Résumé exécutif
Le sommet Trump-Xi de Pékin (14-15 mai 2026) a produit un statu quo négocié, pas un accord structurel. L’opération de cadrage la plus significative est l’invocation par Xi Jinping du « piège de Thucydide » devant les caméras – acte de politique étrangère qui assigne aux États-Unis le rôle de la puissance établie dont la peur pourrait provoquer le conflit.
Les accords commerciaux sont modestes : 200 Boeing (option 750), achats agricoles de « dizaines de milliards de dollars par an », intérêt chinois pour le pétrole américain. Le taux tarifaire effectif moyen reste autour de 30 % après la trêve de Genève. Les livraisons de puces Nvidia H200 restent bloquées. Taïwan, les subventions industrielles chinoises et les restrictions sur les terres rares n’ont fait l’objet d’aucune avancée.
La « stabilité stratégique constructive » convenue pour trois ans recouvre deux logiques distinctes : pour Pékin, un objectif stratégique (poursuivre la restructuration économique sans perturbation extérieure) ; pour Washington, un moyen politique (afficher des résultats avant les midterms de novembre 2026). Le précédent du phase one deal (2020) – 57 % d’engagements honorés, substitution aux importations européennes – invite à la prudence.
Implication pour la France et le G7 : la stabilisation bilatérale US-CN ne profite pas mécaniquement à l’Europe.
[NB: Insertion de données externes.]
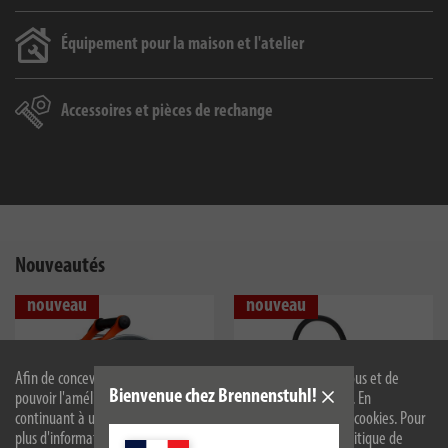
Équipement pour la maison et l'atelier
Accessoires et pièces de rechange
Nouveautés
nouveau
nouveau
Afin de concevoir notre site web de manière optimale pour vous et de
Bienvenue chez Brennenstuhl!
pouvoir l'améliorer en permanence, nous utilisons des cookies. En
continuant à utiliser le site web, vous acceptez l'utilisation de cookies. Pour
plus d'informations sur les cookies, veuillez consulter notre politique de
Les achats chinois se substituent aux fournisseurs européens, la juridicisation croissante de la guerre commerciale crée un terrain où l’Europe est mal équipée, et le calendrier (G7 Finances à Bercy le 18-19 mai) oblige à réagir en temps réel. La France doit rappeler à Évian que la stabilité du commerce mondial ne peut être le sous-produit d’un accord entre deux puissances.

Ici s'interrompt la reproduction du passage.